The next code plots the true and estimated elasticities for every product. Each point is ranked by their true elasticity value (black), and the estimated elasticity from the model can be shown. We will see that the estimated elasticities follows the trail of the true elasticities, with a Mean Absolute Error of around 0.0724. Points in red represents products whose 95% CI doesn’t contain the true elasticity, while points in blue represent products whose 95% CI incorporates the true elasticity. Provided that the worldwide mean is -1.598, this represents a mean error of 4.5% on the product level. We will see that the SVI estimates closely follow the pattern of the true elasticities but with some noise, particularly because the elasticities turn out to be an increasing number of negative. On the highest right panel, we plot the connection between the error of the estimated elasticities and the true elasticity values. As true elasticities turn out to be an increasing number of negative, our model becomes less accurate.

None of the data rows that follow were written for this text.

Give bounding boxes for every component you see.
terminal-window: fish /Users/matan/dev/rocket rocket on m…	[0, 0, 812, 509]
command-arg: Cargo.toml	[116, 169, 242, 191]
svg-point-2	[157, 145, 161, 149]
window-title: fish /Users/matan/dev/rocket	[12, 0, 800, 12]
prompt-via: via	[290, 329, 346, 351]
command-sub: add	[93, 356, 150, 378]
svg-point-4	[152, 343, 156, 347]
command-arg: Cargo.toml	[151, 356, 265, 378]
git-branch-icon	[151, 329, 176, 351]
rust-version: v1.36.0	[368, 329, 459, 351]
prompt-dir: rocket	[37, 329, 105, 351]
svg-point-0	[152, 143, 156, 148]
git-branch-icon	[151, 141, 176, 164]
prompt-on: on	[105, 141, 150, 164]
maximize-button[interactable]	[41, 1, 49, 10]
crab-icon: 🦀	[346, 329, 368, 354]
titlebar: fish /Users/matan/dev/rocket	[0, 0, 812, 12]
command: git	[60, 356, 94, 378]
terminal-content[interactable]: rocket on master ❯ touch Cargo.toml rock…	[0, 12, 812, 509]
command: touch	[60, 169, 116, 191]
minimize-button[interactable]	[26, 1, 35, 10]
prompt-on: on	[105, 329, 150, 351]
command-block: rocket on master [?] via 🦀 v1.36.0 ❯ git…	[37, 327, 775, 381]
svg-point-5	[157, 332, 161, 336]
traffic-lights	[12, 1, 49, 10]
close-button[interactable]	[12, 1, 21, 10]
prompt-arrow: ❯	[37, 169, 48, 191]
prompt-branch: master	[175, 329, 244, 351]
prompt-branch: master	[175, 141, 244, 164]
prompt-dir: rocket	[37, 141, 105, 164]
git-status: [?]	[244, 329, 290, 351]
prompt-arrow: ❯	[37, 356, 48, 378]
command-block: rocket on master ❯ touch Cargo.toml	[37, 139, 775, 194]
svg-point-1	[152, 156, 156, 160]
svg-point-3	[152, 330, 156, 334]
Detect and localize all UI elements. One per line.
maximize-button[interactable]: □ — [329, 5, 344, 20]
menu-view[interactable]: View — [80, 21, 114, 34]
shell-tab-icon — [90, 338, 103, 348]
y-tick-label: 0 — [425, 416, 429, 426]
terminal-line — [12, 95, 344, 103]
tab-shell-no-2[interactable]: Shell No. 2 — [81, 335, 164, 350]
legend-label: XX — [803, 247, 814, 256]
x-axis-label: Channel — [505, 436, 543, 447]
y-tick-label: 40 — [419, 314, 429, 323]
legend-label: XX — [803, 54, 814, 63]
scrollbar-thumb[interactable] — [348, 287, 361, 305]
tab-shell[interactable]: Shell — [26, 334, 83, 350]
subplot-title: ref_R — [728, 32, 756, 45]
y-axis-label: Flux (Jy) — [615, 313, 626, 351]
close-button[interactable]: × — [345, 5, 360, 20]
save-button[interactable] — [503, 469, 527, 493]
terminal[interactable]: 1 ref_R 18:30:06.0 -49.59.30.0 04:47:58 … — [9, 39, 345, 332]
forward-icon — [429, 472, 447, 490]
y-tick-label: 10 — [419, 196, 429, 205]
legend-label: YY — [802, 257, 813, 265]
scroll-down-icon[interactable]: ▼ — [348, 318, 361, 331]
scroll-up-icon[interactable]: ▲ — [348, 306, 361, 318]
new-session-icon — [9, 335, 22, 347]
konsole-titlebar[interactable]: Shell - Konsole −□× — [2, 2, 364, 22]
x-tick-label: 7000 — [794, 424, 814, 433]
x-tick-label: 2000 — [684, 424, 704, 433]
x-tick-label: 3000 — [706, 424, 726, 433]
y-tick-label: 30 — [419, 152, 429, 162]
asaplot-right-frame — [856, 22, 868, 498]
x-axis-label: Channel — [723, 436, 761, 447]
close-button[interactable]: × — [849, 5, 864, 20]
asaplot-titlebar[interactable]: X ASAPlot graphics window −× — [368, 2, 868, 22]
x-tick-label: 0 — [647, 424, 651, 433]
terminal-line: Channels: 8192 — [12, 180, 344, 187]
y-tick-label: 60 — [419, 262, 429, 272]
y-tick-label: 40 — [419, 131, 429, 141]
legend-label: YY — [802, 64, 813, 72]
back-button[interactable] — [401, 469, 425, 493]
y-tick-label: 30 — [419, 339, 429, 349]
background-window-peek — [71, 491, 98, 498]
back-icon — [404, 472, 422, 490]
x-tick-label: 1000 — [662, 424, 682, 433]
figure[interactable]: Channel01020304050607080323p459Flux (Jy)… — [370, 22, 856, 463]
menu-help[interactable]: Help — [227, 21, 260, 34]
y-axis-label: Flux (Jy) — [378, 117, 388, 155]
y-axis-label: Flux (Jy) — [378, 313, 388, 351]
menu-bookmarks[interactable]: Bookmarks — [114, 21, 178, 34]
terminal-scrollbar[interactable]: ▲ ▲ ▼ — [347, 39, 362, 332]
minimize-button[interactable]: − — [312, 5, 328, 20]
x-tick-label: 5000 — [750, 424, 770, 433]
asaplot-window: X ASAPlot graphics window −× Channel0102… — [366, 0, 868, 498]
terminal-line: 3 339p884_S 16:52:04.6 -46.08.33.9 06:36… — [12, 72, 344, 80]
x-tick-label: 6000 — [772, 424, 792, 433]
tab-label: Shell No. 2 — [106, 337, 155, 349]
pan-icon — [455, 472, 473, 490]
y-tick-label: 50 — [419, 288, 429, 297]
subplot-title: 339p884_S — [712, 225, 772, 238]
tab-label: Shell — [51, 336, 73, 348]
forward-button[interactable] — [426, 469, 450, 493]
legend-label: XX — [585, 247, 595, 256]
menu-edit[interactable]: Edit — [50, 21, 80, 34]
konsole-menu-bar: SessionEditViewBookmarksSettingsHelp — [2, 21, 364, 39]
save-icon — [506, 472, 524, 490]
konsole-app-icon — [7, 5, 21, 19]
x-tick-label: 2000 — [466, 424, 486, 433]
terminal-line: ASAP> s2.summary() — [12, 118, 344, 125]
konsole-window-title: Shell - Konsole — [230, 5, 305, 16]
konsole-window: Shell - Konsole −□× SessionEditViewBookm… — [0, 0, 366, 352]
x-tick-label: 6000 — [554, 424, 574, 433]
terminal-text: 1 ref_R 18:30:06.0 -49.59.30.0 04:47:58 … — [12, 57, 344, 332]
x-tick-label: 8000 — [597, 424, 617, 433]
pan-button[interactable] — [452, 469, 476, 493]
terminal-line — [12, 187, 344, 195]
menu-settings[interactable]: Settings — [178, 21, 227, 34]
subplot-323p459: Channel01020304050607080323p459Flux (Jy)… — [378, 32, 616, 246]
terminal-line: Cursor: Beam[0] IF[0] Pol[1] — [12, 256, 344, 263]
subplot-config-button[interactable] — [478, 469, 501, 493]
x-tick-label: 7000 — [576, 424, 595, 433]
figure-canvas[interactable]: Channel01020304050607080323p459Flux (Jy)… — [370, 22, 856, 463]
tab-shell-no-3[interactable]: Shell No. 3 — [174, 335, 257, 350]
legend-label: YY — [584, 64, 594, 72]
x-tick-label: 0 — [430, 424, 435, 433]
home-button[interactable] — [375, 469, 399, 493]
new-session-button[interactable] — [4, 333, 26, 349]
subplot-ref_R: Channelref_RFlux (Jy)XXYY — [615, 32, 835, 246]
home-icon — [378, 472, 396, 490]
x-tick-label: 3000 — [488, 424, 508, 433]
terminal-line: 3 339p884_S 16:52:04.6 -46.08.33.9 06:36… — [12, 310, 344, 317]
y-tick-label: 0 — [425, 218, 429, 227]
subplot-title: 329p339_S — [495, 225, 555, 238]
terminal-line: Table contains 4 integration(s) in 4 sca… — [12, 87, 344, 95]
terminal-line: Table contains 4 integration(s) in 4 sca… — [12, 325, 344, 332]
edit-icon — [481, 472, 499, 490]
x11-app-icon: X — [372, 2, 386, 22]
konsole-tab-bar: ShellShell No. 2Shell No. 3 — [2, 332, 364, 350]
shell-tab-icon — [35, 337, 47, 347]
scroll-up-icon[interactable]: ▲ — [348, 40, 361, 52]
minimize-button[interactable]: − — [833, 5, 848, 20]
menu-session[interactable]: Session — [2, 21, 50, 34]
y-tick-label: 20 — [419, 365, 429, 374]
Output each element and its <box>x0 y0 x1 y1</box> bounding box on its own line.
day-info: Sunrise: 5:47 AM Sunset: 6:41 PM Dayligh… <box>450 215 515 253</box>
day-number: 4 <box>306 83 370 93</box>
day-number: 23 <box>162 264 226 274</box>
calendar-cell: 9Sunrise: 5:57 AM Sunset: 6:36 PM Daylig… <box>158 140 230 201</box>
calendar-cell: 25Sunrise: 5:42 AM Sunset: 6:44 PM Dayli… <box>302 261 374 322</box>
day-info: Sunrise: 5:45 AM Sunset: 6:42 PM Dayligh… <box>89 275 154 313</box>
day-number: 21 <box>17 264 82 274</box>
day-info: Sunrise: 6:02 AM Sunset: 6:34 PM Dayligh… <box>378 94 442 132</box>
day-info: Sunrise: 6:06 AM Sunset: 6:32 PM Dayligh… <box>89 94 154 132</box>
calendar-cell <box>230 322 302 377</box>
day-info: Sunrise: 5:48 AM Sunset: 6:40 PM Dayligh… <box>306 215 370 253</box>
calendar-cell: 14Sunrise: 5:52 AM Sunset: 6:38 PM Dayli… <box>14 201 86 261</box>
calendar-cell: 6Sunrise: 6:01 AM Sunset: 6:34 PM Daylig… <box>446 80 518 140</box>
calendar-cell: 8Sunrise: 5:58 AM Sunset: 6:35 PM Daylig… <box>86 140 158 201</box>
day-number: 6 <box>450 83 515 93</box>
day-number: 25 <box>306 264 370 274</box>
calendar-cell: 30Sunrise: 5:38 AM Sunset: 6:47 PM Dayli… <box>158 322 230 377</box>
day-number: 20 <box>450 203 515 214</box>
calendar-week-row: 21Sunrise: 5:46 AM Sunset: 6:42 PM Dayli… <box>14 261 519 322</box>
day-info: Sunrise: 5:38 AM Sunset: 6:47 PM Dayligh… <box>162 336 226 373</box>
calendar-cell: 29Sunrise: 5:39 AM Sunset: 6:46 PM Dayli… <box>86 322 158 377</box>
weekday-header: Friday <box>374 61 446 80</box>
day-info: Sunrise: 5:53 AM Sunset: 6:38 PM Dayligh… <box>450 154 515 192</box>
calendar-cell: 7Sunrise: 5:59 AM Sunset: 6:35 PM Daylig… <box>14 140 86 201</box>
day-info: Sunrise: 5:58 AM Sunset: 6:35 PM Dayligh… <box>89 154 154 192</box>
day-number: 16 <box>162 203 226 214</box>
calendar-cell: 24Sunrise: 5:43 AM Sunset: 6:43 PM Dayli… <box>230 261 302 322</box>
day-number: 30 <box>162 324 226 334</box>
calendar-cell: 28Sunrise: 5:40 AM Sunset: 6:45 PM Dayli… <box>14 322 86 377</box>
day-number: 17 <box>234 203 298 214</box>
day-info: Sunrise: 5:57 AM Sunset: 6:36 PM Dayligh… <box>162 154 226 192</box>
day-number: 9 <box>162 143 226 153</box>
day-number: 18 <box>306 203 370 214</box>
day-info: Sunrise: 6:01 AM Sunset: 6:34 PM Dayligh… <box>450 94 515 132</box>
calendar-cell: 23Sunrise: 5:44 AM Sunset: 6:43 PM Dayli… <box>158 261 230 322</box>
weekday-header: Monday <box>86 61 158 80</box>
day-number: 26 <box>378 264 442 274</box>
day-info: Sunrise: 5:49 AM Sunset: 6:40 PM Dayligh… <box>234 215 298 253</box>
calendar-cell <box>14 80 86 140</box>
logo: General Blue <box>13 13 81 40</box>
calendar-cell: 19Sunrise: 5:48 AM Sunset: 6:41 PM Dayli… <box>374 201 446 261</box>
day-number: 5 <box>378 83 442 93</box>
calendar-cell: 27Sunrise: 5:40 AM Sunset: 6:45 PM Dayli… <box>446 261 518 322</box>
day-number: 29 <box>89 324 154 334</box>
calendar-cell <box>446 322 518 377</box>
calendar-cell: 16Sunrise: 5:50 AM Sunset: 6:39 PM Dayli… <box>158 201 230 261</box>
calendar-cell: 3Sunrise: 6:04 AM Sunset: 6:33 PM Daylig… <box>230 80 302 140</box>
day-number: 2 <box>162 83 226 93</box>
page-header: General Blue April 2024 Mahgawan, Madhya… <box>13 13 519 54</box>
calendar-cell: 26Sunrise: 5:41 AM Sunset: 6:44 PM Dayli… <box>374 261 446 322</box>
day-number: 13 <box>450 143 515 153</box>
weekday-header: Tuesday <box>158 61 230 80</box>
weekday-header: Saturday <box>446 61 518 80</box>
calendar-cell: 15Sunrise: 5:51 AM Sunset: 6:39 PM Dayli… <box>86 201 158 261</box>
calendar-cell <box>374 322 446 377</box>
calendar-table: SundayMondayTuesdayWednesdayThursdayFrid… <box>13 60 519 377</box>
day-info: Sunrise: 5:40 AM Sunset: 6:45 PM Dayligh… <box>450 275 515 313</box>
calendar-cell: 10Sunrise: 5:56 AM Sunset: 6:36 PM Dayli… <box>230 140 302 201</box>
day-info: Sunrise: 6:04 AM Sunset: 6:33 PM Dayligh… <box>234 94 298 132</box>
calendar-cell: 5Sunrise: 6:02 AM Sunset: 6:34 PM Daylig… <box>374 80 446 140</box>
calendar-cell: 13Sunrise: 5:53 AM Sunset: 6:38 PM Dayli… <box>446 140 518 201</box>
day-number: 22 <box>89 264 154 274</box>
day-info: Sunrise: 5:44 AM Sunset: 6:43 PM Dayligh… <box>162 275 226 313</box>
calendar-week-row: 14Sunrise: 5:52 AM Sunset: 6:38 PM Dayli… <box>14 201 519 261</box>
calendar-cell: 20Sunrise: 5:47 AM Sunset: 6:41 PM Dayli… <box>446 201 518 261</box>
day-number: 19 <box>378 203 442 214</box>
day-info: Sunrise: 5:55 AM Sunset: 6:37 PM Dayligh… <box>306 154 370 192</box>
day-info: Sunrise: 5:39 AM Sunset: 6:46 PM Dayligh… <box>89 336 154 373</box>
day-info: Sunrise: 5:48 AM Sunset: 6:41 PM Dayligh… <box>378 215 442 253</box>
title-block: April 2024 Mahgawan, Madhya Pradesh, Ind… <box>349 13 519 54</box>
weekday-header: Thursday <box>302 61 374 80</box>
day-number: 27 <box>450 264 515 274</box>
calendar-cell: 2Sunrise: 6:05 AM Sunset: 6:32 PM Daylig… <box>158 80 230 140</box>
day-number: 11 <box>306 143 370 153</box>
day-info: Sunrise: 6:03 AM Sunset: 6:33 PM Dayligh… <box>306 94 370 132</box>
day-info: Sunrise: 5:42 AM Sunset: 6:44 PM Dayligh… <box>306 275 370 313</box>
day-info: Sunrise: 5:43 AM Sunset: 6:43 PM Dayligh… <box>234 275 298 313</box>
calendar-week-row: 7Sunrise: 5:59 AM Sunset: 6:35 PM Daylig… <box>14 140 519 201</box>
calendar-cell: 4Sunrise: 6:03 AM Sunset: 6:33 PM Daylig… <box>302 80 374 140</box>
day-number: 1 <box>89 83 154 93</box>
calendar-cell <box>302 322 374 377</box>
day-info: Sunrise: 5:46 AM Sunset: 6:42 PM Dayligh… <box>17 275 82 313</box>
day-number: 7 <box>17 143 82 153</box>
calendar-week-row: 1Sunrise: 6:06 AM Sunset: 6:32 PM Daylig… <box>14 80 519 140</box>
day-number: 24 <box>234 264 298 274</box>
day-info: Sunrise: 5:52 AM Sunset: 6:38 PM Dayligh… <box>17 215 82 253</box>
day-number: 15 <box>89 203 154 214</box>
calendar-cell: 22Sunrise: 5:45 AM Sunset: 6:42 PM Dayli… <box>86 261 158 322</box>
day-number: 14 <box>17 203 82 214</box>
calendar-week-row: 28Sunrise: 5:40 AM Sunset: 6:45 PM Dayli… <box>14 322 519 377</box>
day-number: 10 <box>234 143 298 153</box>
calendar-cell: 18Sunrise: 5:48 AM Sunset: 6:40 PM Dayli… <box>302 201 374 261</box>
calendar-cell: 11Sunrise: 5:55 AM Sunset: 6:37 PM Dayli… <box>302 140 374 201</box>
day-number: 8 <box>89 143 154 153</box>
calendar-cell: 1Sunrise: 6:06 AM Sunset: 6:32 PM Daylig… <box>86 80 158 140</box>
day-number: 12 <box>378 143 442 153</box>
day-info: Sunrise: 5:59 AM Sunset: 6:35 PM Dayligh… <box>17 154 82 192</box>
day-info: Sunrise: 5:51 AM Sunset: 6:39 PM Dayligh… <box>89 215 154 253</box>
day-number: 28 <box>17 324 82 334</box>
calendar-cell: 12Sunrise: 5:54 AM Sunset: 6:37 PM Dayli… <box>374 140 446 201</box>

For the category-level and global-level elasticities, we will create the posteriors using two methods. We will either boostrap all product-level elasticities inside the category, or we will get the category-level estimates directly from the posterior parameters. After we take a look at the category-level elasticity estimates on the underside left, we will see that the each the category-level estimates recovered from the model and the bootstrapped samples from the product-level elasticities are also barely biased towards zero, with an MAE of ~.033. Nevertheless, the boldness interval given by the category-level parameter covers the true parameter, unlike the bootstrapped product-level estimates. This means that when determining group-level elasticities, we must always directly use the group-level parameters as a substitute of bootstrapping the more granular estimates. When the worldwide level, each methods incorporates the true parameter estimate within the 95% confidence bounds, with the worldwide parameter out-performing the product-level bootstrapping, at the fee of getting larger standard errors.

Considerations

  1. HB underestimates posterior variance: One drawback of using SVI for the estimation is that it underestimates the posterior variance. While we’ll cover this topic intimately in a later article, the target function for SVI only takes under consideration the difference in expectation of our posited distribution and the true distribution. Which means that it doesn’t consider the complete correlation structure between parameters within the posterior. The mean-field approximation commonly utilized in SVI assumes conditional (on the previous hierarchy’s draw) independence between parameters, which ignores any covariances between products inside the same hierarchy. Which means that if are any spillover effects (equivalent to cannibalization or cross-price elasticity), it will not be accounted for in the boldness bounds. Because of this mean-field assumption, the uncertainty estimates are likely to be overly confident, leading to confidence intervals which are too narrow and fail to properly capture the true parameter values on the expected rate. We will see in the highest left figure that only 9.7% of the product-level elasticities cover their true elasticity. In a later post, we’ll include some solutions to this problem.
  2. Importance of priors: When using HB, priors matter significantly more compared to plain Bayesian approaches. While large datasets typically allow the likelihood to dominate priors when estimating global parameters, hierarchical structures changes this dynamic and reduce the effective sample sizes at each level. In our model, the worldwide parameter only sees 10 category-level observations (not the complete dataset), categories only draw from their contained products, and products rely solely on their very own observations. This reduced effective sample size causes shrinkage, where outlier estimates (like very negative elasticities) get pulled toward their category means. This highlights the importance of prior predictive checks, since misspecified priors can have outsized influence on the outcomes.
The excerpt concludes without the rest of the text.